I opened the door, and he walked right in, Charlie jumping all over him and squealing. “You have a key. Why did you stand out there shivering?”
“I’m trying to be on best behavior here.”
I must have rolled my eyes.
“Aren’t you going to say anything?”
“I’m too stunned to say anything,” I said, regaining my composure a little.
“Not glad to see me?” He pushed Charlie away gently and tried to grab me with his free arm, but
I twisted away.
“I dressed up just for you. Those are the color you love, right?” He thrust a bouquet of yellow roses at me, and I took the bouquet and dropped it on the counter. “Don’t you want to put them in water?”
“I thought we agreed not to see each other for a while. After the…last time.”

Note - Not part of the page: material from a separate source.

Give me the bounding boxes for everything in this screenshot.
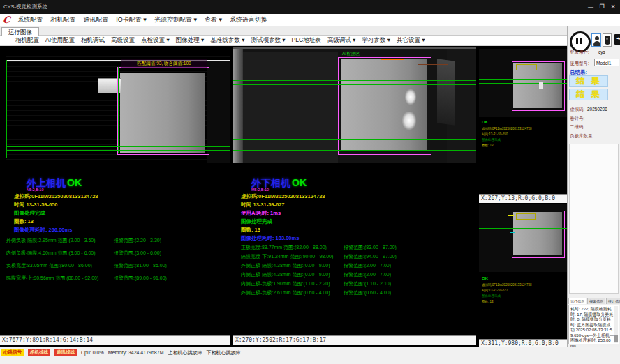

“I missed you so much, Dana. And I missed this place.”
I had to look twice to make sure, but there was no question he was pouting, his bottom lip thrust outward the slightest bit. “Pete, did something happen? You always miss me when some woman dumps you and you’re not getting any.”
“You always say things that hurt me, Danny. I missed you. I love you. That never changes.”
“I look like hell. Probably smell like hell too. I hired a cleaning lady, but she’s better at tolerating the dog than getting the place clean, and besides, I have no idea what happened to her. She stopped coming.”
Pete is the only one who calls me Danny, and I hate to admit it’s endearing, as much as I want to be offended. That’s part of the problem with Pete. He does something obnoxious that makes me want to hate him forever, and then he calls me Danny and I melt.